Can diarization identify who the speakers are, not just that they are different?
Not by itself. Diarization only tells you that SPEAKER_00 and SPEAKER_01 are different people. To attach real names, you need an additional speaker identification or speaker verification step: you provide a reference audio clip of each person, extract their embedding, and compare it against the diarization labels. Azure Cognitive Services Speaker Recognition and NVIDIA NeMo both support this. Note that speaker identification raises significant privacy considerations and in many jurisdictions requires explicit user consent.
Why does diarization fail badly when people talk over each other?

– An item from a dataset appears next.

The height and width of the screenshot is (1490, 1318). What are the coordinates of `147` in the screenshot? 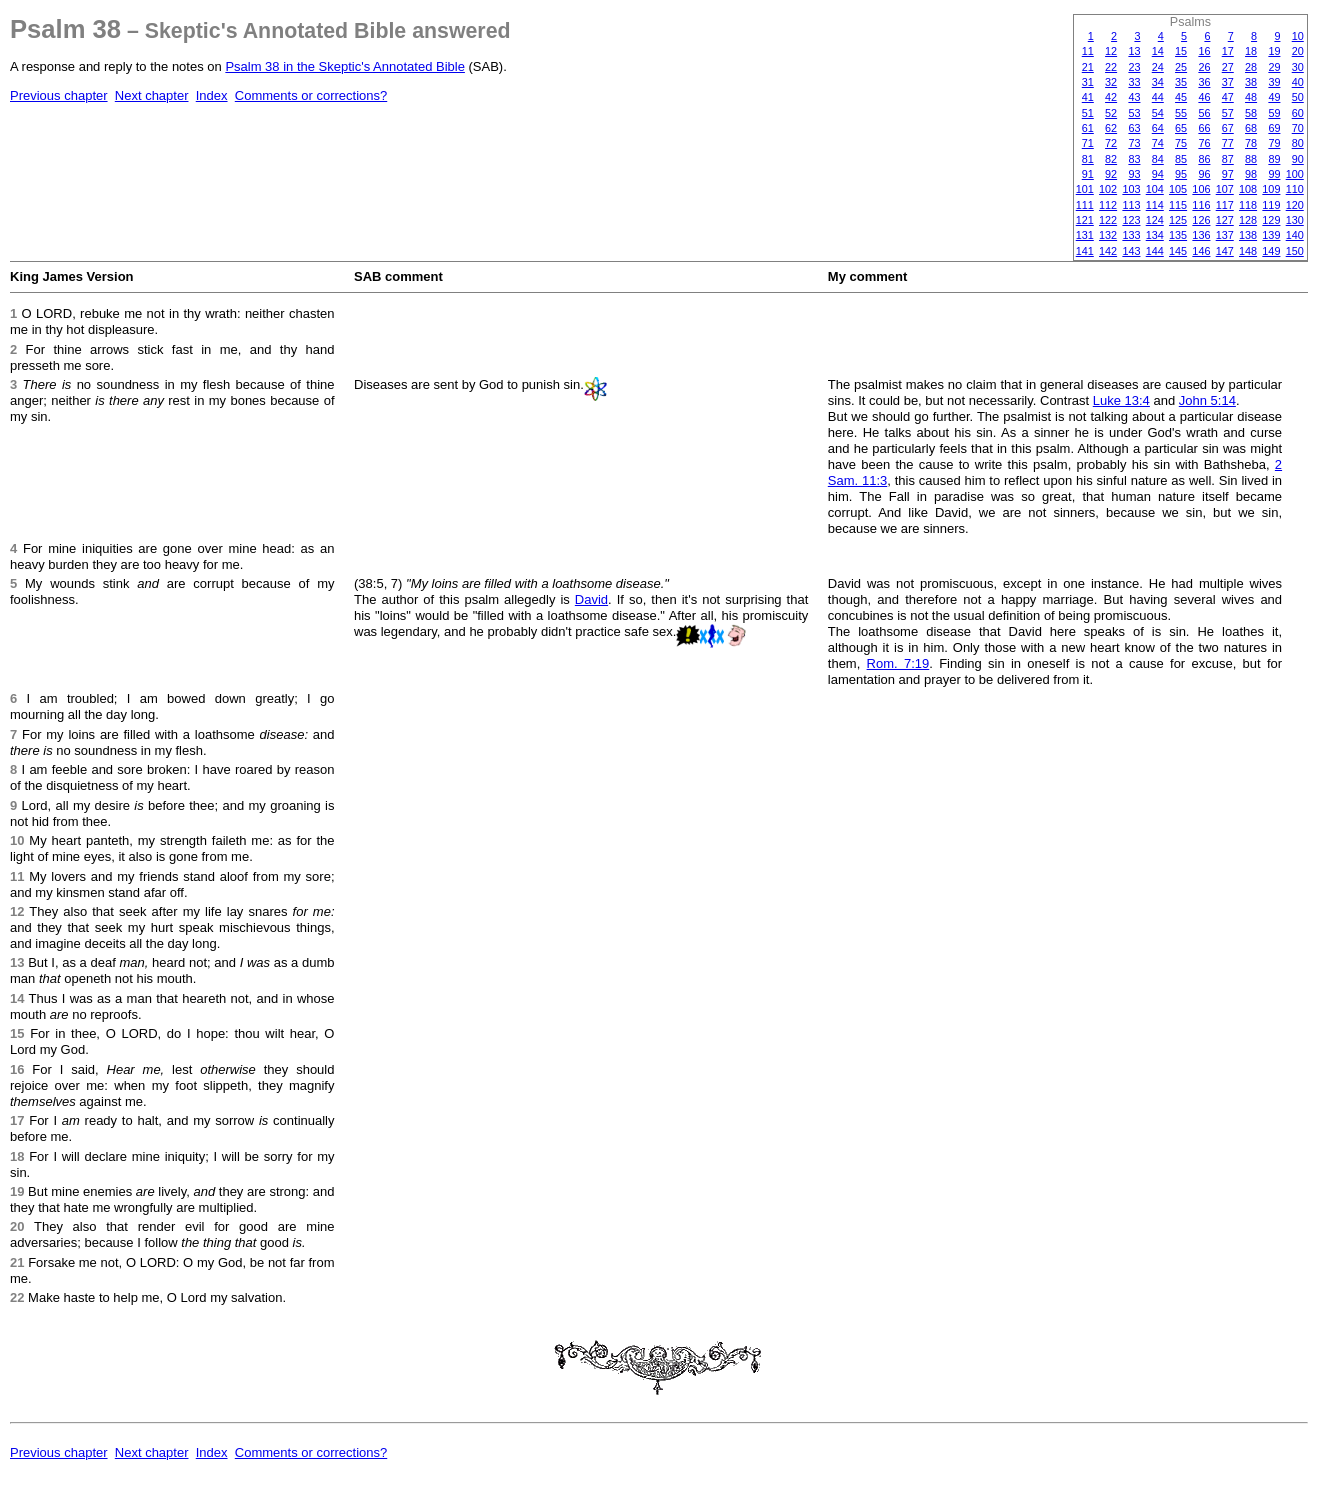 It's located at (1225, 251).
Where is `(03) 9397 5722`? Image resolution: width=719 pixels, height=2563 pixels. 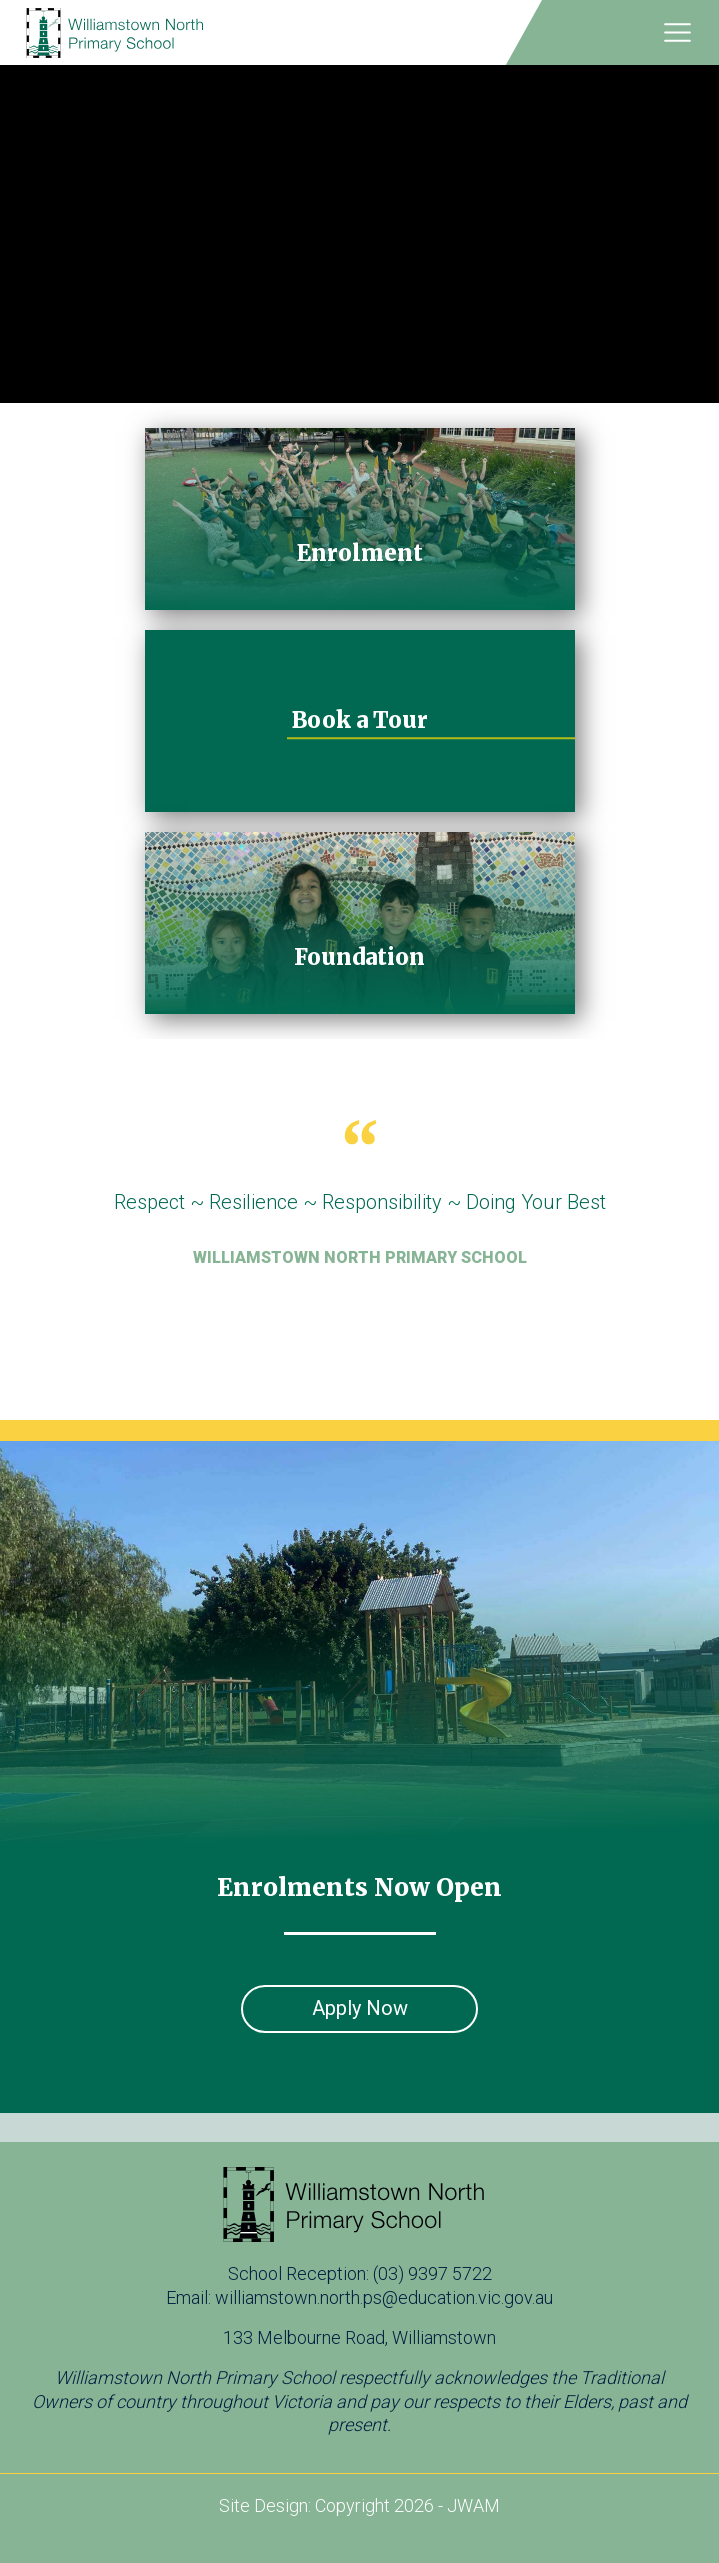 (03) 9397 5722 is located at coordinates (432, 2273).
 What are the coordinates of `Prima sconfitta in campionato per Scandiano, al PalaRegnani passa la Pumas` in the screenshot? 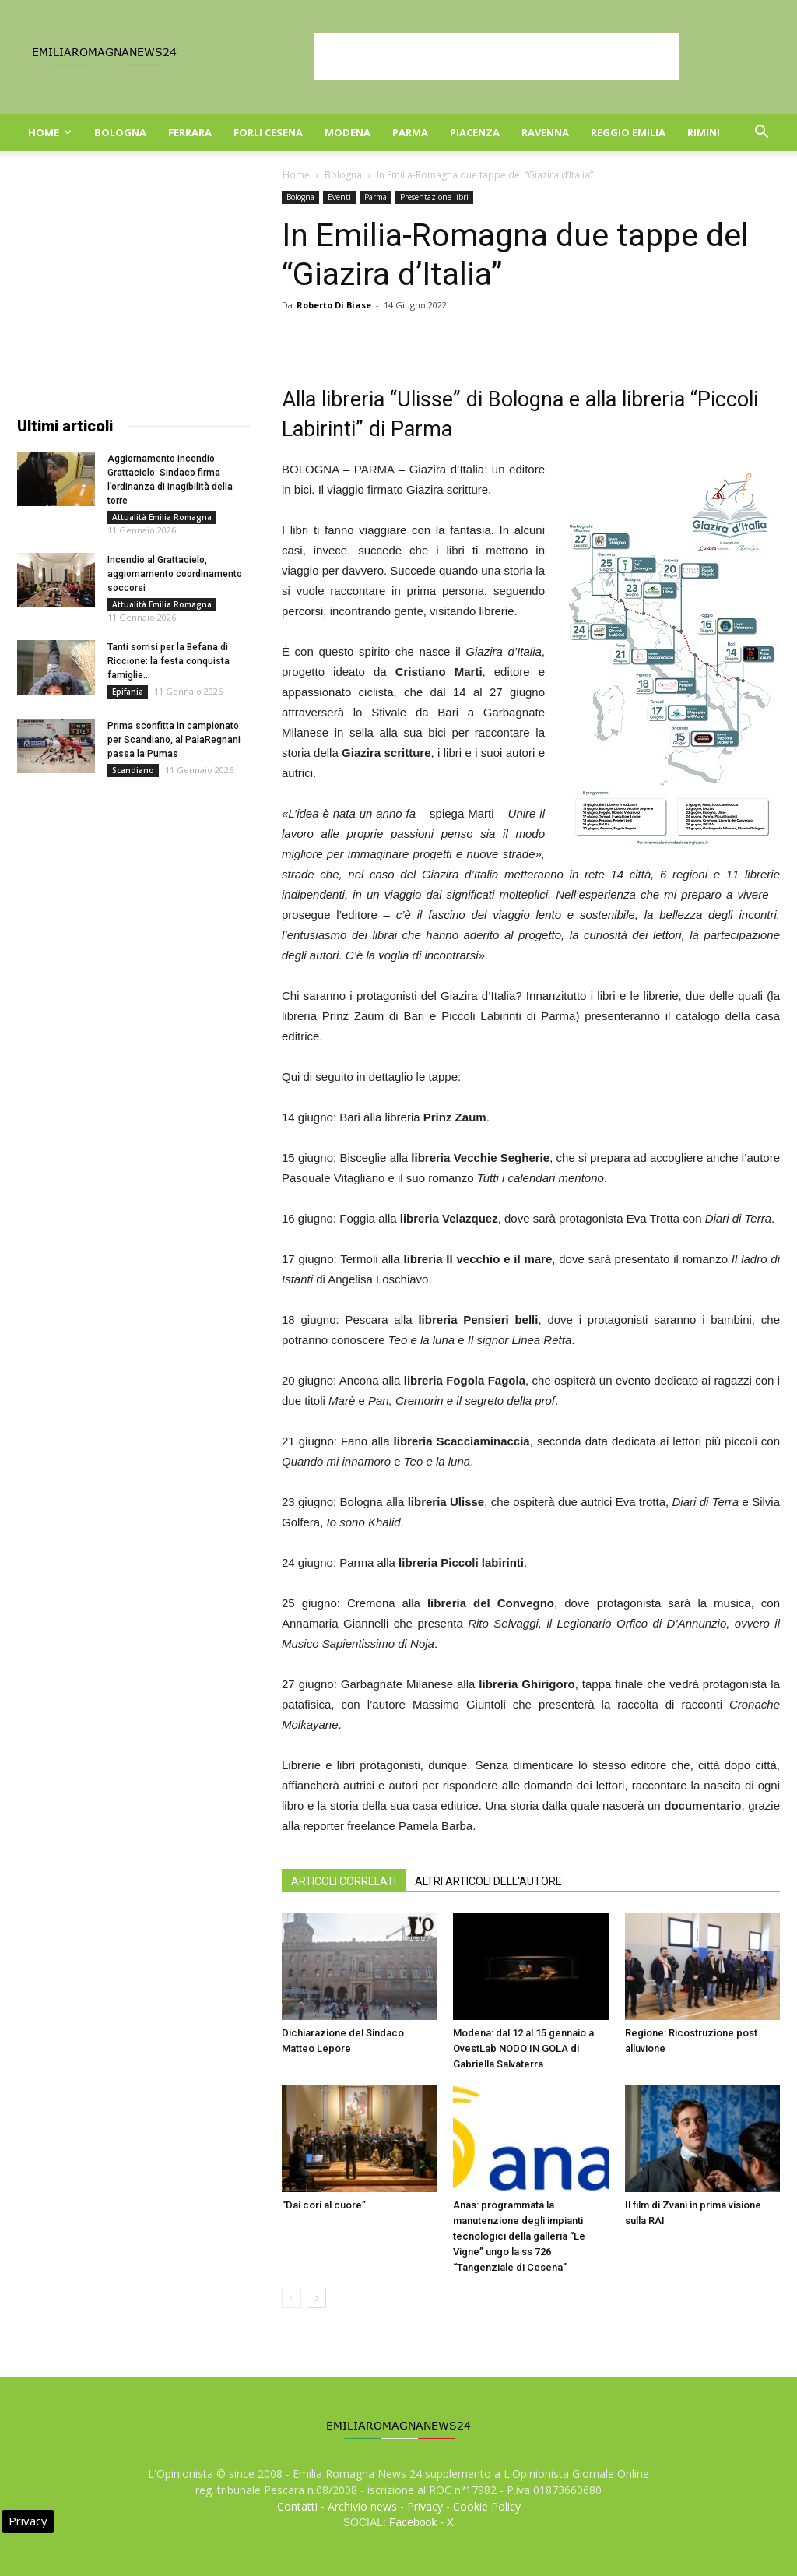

Classical diarization pipelines assume each audio segment contains exactly one speaker. When two people talk simultaneously, the acoustic signal is a physical mix of both voices, so the extracted embedding is a blend of both voice fingerprints. The clustering stage cannot assign that blend cleanly to either speaker. Modern overlap-aware systems add an Overlap Speech Detection module that flags these regions, and end-to-end approaches like EEND model overlapping speech explicitly during training, but even these are imperfect when overlap exceeds 30% of total speech time.